Binoche es Lumir, una guionista que vive en Nueva York con su marido (Ethan Hawke, casi parodiando su persona de americano en París post Linklater) y su pequeña hija. La pequeña familia que llega para acompañar a Fabienne (Deneuve), que es una famosa actriz, en el lanzamiento de sus memorias.
En buena medida, La verdad es un festival de Deneuve. Con la diva interpretándose a sí misma, ¿homenajéandose?, parapetada en el rol de esa otra estrella del cine, acostumbrada a que el mundo se rinda a sus pies, pero ya veterana. Acaso más libre y más impune en en la juventud, aunque no hay antídoto contra la vulnerabilidad que implica enfrentar los signos del ocaso. Así, mientras lanza su arbitrario libro de memorias, plagado de injustas y maliciosas omisiones hacia los que la acompañan de cerca, Fabienne choca con el desafío de interpretar un rol secundario en una película llamada La Verdad que, como en un juego de cajas chinas, tiene a otra estrella, más joven, más “del método”, como protagonista.
Koreeda y su elenco construyen un film amable y delicado que hace gala del naturalismo excepto en algunas tomas, notables en su misterio, como la que muestra a Fabienne de espaldas, con su rodete como un espiral cerrado sobre sí mismo. Ese estilo, casi transparente, potencia todo el influjo de esa mujer, poderosa en su pequeño reino.
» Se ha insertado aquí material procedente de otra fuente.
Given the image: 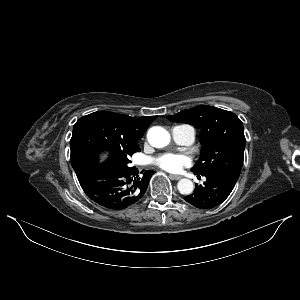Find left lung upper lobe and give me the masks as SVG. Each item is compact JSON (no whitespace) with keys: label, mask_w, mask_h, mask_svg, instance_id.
<instances>
[{"label":"left lung upper lobe","mask_w":300,"mask_h":300,"mask_svg":"<svg viewBox=\"0 0 300 300\" xmlns=\"http://www.w3.org/2000/svg\"><path fill=\"white\" fill-rule=\"evenodd\" d=\"M167 119L201 130V155L191 171L199 175L224 171L239 177L246 139L243 124L234 113L200 105L167 116Z\"/></svg>","instance_id":"left-lung-upper-lobe-1"}]
</instances>
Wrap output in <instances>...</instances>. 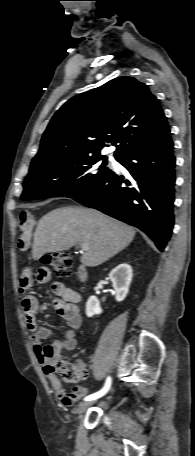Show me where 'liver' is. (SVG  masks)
Here are the masks:
<instances>
[{"label": "liver", "mask_w": 195, "mask_h": 456, "mask_svg": "<svg viewBox=\"0 0 195 456\" xmlns=\"http://www.w3.org/2000/svg\"><path fill=\"white\" fill-rule=\"evenodd\" d=\"M136 231L129 225L97 210L63 207L44 215L35 230L32 256L66 251L80 244L86 249L81 262L96 267L125 249Z\"/></svg>", "instance_id": "liver-1"}]
</instances>
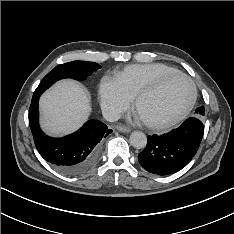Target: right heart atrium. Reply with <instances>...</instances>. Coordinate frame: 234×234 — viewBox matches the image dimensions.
Wrapping results in <instances>:
<instances>
[{"mask_svg":"<svg viewBox=\"0 0 234 234\" xmlns=\"http://www.w3.org/2000/svg\"><path fill=\"white\" fill-rule=\"evenodd\" d=\"M102 109L111 118L119 117L131 105L130 98L114 77L104 76L99 86Z\"/></svg>","mask_w":234,"mask_h":234,"instance_id":"1","label":"right heart atrium"}]
</instances>
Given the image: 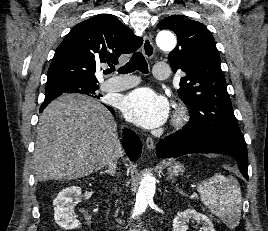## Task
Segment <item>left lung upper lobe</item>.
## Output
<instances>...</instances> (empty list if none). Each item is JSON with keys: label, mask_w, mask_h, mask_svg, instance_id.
Instances as JSON below:
<instances>
[{"label": "left lung upper lobe", "mask_w": 268, "mask_h": 231, "mask_svg": "<svg viewBox=\"0 0 268 231\" xmlns=\"http://www.w3.org/2000/svg\"><path fill=\"white\" fill-rule=\"evenodd\" d=\"M157 27L173 30L178 38L177 46L169 53V62L174 72L181 69L186 73L178 93L191 108V119L183 128L246 145L226 89L220 55L206 26L172 15Z\"/></svg>", "instance_id": "1"}]
</instances>
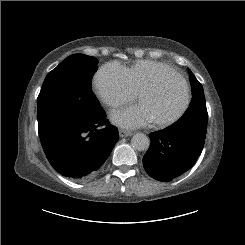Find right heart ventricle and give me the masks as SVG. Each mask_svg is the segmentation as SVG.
Wrapping results in <instances>:
<instances>
[{"mask_svg":"<svg viewBox=\"0 0 245 245\" xmlns=\"http://www.w3.org/2000/svg\"><path fill=\"white\" fill-rule=\"evenodd\" d=\"M171 67L161 63L150 60H140L131 67L126 68L129 79L138 94L144 87L152 84L157 75Z\"/></svg>","mask_w":245,"mask_h":245,"instance_id":"right-heart-ventricle-1","label":"right heart ventricle"}]
</instances>
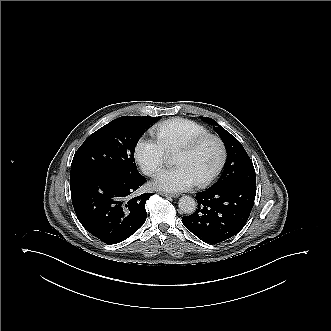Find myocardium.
I'll use <instances>...</instances> for the list:
<instances>
[{"instance_id":"1","label":"myocardium","mask_w":331,"mask_h":331,"mask_svg":"<svg viewBox=\"0 0 331 331\" xmlns=\"http://www.w3.org/2000/svg\"><path fill=\"white\" fill-rule=\"evenodd\" d=\"M206 143H212L215 145V147L218 151V160H217L215 166L213 167V169L209 173L197 177L199 184L206 183V182H209L210 180H212L215 176H217L219 174V172L221 171V169L224 166L225 151H224V148H223V145H222L220 139L214 135L203 134V135H200V136L195 137L194 139L190 140L177 153V157H182L184 155H190L196 149H198L199 147H201L202 145H204Z\"/></svg>"}]
</instances>
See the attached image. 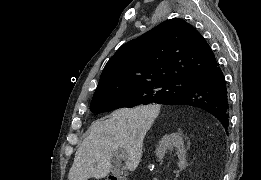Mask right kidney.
Listing matches in <instances>:
<instances>
[{"mask_svg": "<svg viewBox=\"0 0 261 180\" xmlns=\"http://www.w3.org/2000/svg\"><path fill=\"white\" fill-rule=\"evenodd\" d=\"M173 146L177 148V156H179L180 160L179 168L180 170H185L187 166L186 150L180 134H166V136H163L156 150V156L157 158H163L164 154H166V150L173 148Z\"/></svg>", "mask_w": 261, "mask_h": 180, "instance_id": "ca27d5eb", "label": "right kidney"}]
</instances>
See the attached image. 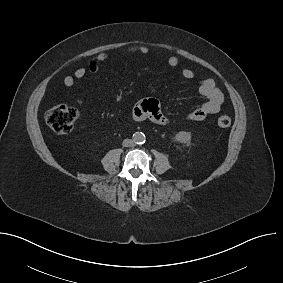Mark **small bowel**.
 <instances>
[{
	"mask_svg": "<svg viewBox=\"0 0 283 283\" xmlns=\"http://www.w3.org/2000/svg\"><path fill=\"white\" fill-rule=\"evenodd\" d=\"M148 47L142 44H133L123 50L125 54H147ZM107 53L98 54L88 65V69L80 67L75 70L73 75H67L63 82L68 88H72L77 80L83 79L87 72L97 73L100 70L101 65L108 60ZM166 62L170 67H176L179 60L176 56L166 57ZM181 76L185 80H191L194 78V72L191 69H183ZM198 91L205 102L192 110L188 114V119L191 121H202L207 116L216 114L221 110L224 102V96L220 89L215 85V82L211 78H204L199 82ZM79 104H82L81 99H77ZM133 118L136 121L150 120L156 124L164 125L168 123V118L163 114L160 104L155 99H145L137 103L133 109Z\"/></svg>",
	"mask_w": 283,
	"mask_h": 283,
	"instance_id": "c3829d8e",
	"label": "small bowel"
}]
</instances>
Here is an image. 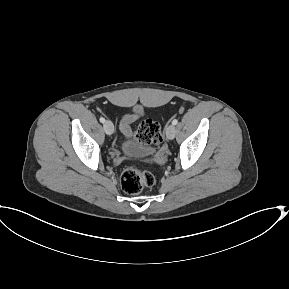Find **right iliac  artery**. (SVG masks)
I'll list each match as a JSON object with an SVG mask.
<instances>
[{"mask_svg": "<svg viewBox=\"0 0 289 289\" xmlns=\"http://www.w3.org/2000/svg\"><path fill=\"white\" fill-rule=\"evenodd\" d=\"M99 120H100L101 123H104V122H105V119H104L103 117H100Z\"/></svg>", "mask_w": 289, "mask_h": 289, "instance_id": "obj_1", "label": "right iliac artery"}]
</instances>
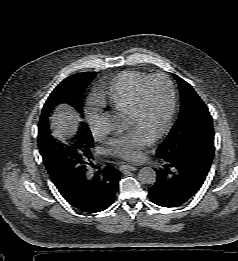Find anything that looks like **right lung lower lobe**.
Masks as SVG:
<instances>
[{
    "label": "right lung lower lobe",
    "mask_w": 238,
    "mask_h": 261,
    "mask_svg": "<svg viewBox=\"0 0 238 261\" xmlns=\"http://www.w3.org/2000/svg\"><path fill=\"white\" fill-rule=\"evenodd\" d=\"M119 177L117 169L106 166L94 176H90L86 169L69 183L55 185L73 207L94 213L106 210L114 202Z\"/></svg>",
    "instance_id": "right-lung-lower-lobe-1"
}]
</instances>
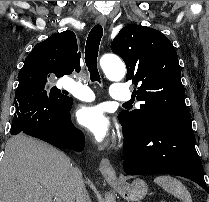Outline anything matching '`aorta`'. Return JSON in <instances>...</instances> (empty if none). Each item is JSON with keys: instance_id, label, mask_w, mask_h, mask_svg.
Wrapping results in <instances>:
<instances>
[{"instance_id": "1", "label": "aorta", "mask_w": 209, "mask_h": 202, "mask_svg": "<svg viewBox=\"0 0 209 202\" xmlns=\"http://www.w3.org/2000/svg\"><path fill=\"white\" fill-rule=\"evenodd\" d=\"M100 65L106 77L111 80L119 81L125 77V65L117 56L104 55L100 60Z\"/></svg>"}]
</instances>
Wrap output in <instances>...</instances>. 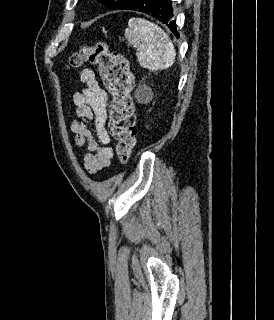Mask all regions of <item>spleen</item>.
I'll return each instance as SVG.
<instances>
[{
    "label": "spleen",
    "mask_w": 274,
    "mask_h": 320,
    "mask_svg": "<svg viewBox=\"0 0 274 320\" xmlns=\"http://www.w3.org/2000/svg\"><path fill=\"white\" fill-rule=\"evenodd\" d=\"M125 30L128 46H136L141 68L167 70L175 62L174 46L162 28L143 18H130Z\"/></svg>",
    "instance_id": "1"
}]
</instances>
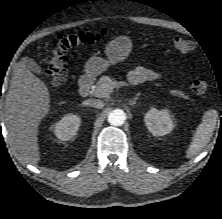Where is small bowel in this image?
Masks as SVG:
<instances>
[{
	"label": "small bowel",
	"instance_id": "small-bowel-1",
	"mask_svg": "<svg viewBox=\"0 0 222 219\" xmlns=\"http://www.w3.org/2000/svg\"><path fill=\"white\" fill-rule=\"evenodd\" d=\"M159 77V74L144 66L138 65L134 67L129 73V81L133 85L144 83L146 81H153Z\"/></svg>",
	"mask_w": 222,
	"mask_h": 219
}]
</instances>
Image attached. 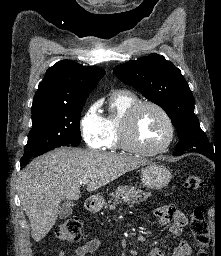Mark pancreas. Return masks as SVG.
Instances as JSON below:
<instances>
[{
	"label": "pancreas",
	"mask_w": 221,
	"mask_h": 256,
	"mask_svg": "<svg viewBox=\"0 0 221 256\" xmlns=\"http://www.w3.org/2000/svg\"><path fill=\"white\" fill-rule=\"evenodd\" d=\"M110 196H112V198L108 201V204L105 205V208L112 210L117 204L121 203V201L130 203L132 205L147 201L148 197L151 196V193L142 192L141 190H137L135 187L119 186L113 193L110 194Z\"/></svg>",
	"instance_id": "obj_1"
}]
</instances>
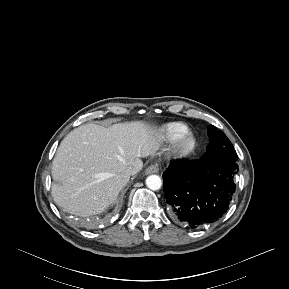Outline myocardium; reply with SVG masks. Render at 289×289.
<instances>
[{"instance_id": "1", "label": "myocardium", "mask_w": 289, "mask_h": 289, "mask_svg": "<svg viewBox=\"0 0 289 289\" xmlns=\"http://www.w3.org/2000/svg\"><path fill=\"white\" fill-rule=\"evenodd\" d=\"M197 147V138L195 135L187 131L178 136L172 145V153L177 157H186L192 154Z\"/></svg>"}]
</instances>
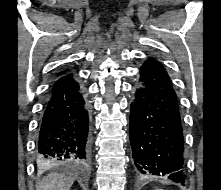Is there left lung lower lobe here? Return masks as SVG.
Returning a JSON list of instances; mask_svg holds the SVG:
<instances>
[{
    "mask_svg": "<svg viewBox=\"0 0 221 190\" xmlns=\"http://www.w3.org/2000/svg\"><path fill=\"white\" fill-rule=\"evenodd\" d=\"M134 169L184 184V137L176 93L163 66L145 61L130 107Z\"/></svg>",
    "mask_w": 221,
    "mask_h": 190,
    "instance_id": "1",
    "label": "left lung lower lobe"
}]
</instances>
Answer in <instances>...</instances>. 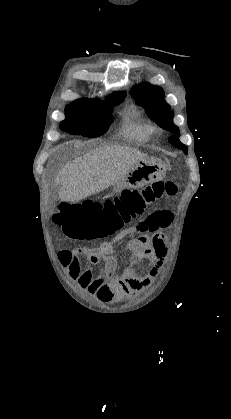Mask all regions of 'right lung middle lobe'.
I'll return each mask as SVG.
<instances>
[{
  "label": "right lung middle lobe",
  "mask_w": 231,
  "mask_h": 419,
  "mask_svg": "<svg viewBox=\"0 0 231 419\" xmlns=\"http://www.w3.org/2000/svg\"><path fill=\"white\" fill-rule=\"evenodd\" d=\"M124 98L108 103H71L65 109L66 119L60 128L68 133L86 137H97L105 133L113 121L112 106L120 104Z\"/></svg>",
  "instance_id": "1"
}]
</instances>
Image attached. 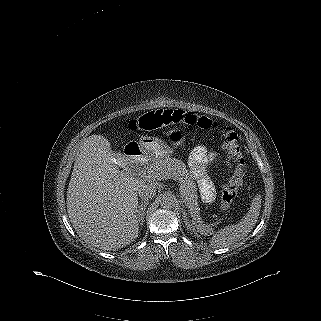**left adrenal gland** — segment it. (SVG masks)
<instances>
[{"label": "left adrenal gland", "instance_id": "obj_1", "mask_svg": "<svg viewBox=\"0 0 321 321\" xmlns=\"http://www.w3.org/2000/svg\"><path fill=\"white\" fill-rule=\"evenodd\" d=\"M183 219H184L185 225H187V228L190 229V225L187 222V217H186V213L185 212L183 213Z\"/></svg>", "mask_w": 321, "mask_h": 321}]
</instances>
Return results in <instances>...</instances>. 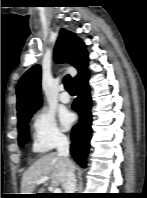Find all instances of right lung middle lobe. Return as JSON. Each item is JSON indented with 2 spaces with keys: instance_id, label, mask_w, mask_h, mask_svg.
<instances>
[{
  "instance_id": "dd1d6c3e",
  "label": "right lung middle lobe",
  "mask_w": 147,
  "mask_h": 198,
  "mask_svg": "<svg viewBox=\"0 0 147 198\" xmlns=\"http://www.w3.org/2000/svg\"><path fill=\"white\" fill-rule=\"evenodd\" d=\"M32 115L27 116L20 122H18V143L20 147H23L29 141L28 123Z\"/></svg>"
}]
</instances>
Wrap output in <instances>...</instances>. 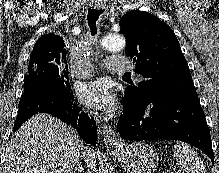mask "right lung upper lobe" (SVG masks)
<instances>
[{
  "label": "right lung upper lobe",
  "instance_id": "1",
  "mask_svg": "<svg viewBox=\"0 0 219 173\" xmlns=\"http://www.w3.org/2000/svg\"><path fill=\"white\" fill-rule=\"evenodd\" d=\"M64 46L65 44L62 37L54 33L43 35L34 45L30 62H51L67 69L66 50Z\"/></svg>",
  "mask_w": 219,
  "mask_h": 173
}]
</instances>
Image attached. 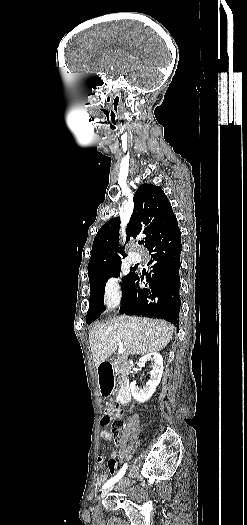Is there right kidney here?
I'll list each match as a JSON object with an SVG mask.
<instances>
[{
	"instance_id": "ca27d5eb",
	"label": "right kidney",
	"mask_w": 247,
	"mask_h": 525,
	"mask_svg": "<svg viewBox=\"0 0 247 525\" xmlns=\"http://www.w3.org/2000/svg\"><path fill=\"white\" fill-rule=\"evenodd\" d=\"M146 363H150L152 371H150V379L147 381L143 389H139L137 383H130L131 395L137 403H145L151 399L153 393L158 387L163 375V359L159 353H148L139 359L138 367H145Z\"/></svg>"
}]
</instances>
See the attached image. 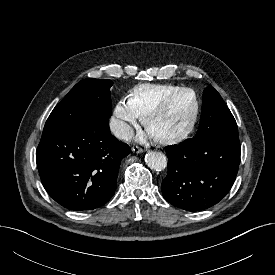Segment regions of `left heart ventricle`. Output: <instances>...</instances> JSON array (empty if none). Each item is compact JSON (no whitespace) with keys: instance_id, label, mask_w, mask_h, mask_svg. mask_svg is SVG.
Masks as SVG:
<instances>
[{"instance_id":"obj_1","label":"left heart ventricle","mask_w":275,"mask_h":275,"mask_svg":"<svg viewBox=\"0 0 275 275\" xmlns=\"http://www.w3.org/2000/svg\"><path fill=\"white\" fill-rule=\"evenodd\" d=\"M194 108L191 94L183 93L175 97L167 108L149 124L153 137H167L182 131L188 124Z\"/></svg>"}]
</instances>
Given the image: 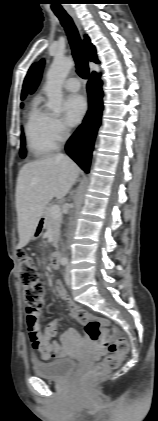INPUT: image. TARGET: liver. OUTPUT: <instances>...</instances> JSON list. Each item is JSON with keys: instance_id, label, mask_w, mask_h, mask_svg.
I'll list each match as a JSON object with an SVG mask.
<instances>
[{"instance_id": "liver-1", "label": "liver", "mask_w": 158, "mask_h": 421, "mask_svg": "<svg viewBox=\"0 0 158 421\" xmlns=\"http://www.w3.org/2000/svg\"><path fill=\"white\" fill-rule=\"evenodd\" d=\"M79 167L68 156L54 155L29 162L19 171L16 185V209L19 244H28L47 204L62 199L71 189Z\"/></svg>"}]
</instances>
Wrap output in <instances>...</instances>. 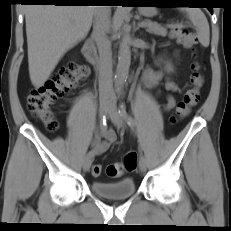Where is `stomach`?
<instances>
[{
    "instance_id": "obj_1",
    "label": "stomach",
    "mask_w": 231,
    "mask_h": 231,
    "mask_svg": "<svg viewBox=\"0 0 231 231\" xmlns=\"http://www.w3.org/2000/svg\"><path fill=\"white\" fill-rule=\"evenodd\" d=\"M140 12L142 14L146 15V16H151L152 15L151 11L148 10V8H146V7H140Z\"/></svg>"
}]
</instances>
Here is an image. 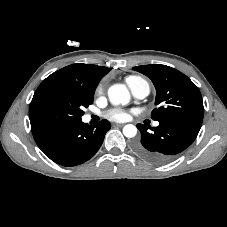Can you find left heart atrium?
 Here are the masks:
<instances>
[{
    "instance_id": "39dd6f15",
    "label": "left heart atrium",
    "mask_w": 227,
    "mask_h": 227,
    "mask_svg": "<svg viewBox=\"0 0 227 227\" xmlns=\"http://www.w3.org/2000/svg\"><path fill=\"white\" fill-rule=\"evenodd\" d=\"M107 117L110 120L121 122L125 121L128 118V113L127 111L123 109H112L107 113Z\"/></svg>"
}]
</instances>
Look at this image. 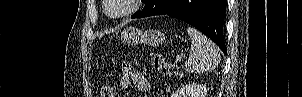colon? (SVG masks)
Wrapping results in <instances>:
<instances>
[{
  "label": "colon",
  "instance_id": "5ec220e1",
  "mask_svg": "<svg viewBox=\"0 0 302 97\" xmlns=\"http://www.w3.org/2000/svg\"><path fill=\"white\" fill-rule=\"evenodd\" d=\"M151 62L155 69L168 76H180V71L175 64L168 63L158 54H151ZM101 97H115V87L112 84H104L101 87Z\"/></svg>",
  "mask_w": 302,
  "mask_h": 97
}]
</instances>
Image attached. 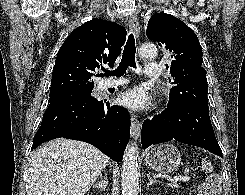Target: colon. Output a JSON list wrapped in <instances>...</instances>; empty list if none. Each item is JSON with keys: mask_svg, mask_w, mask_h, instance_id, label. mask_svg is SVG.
<instances>
[{"mask_svg": "<svg viewBox=\"0 0 245 195\" xmlns=\"http://www.w3.org/2000/svg\"><path fill=\"white\" fill-rule=\"evenodd\" d=\"M221 188L220 180L215 176H206L199 185V195H219Z\"/></svg>", "mask_w": 245, "mask_h": 195, "instance_id": "5ec220e1", "label": "colon"}]
</instances>
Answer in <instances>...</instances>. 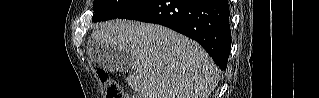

Que parece haber negado el paso del tiempo y hasta jactarse de haber sido una mala madre, consecuente con su destino de gloria individual. Pero su hija y su nieta, como la joven actriz de moda, están ahí para recordarle su otro lugar en el mundo. Para acompañarla hacia un desenlace que, sin salirse del minimalismo general, emociona.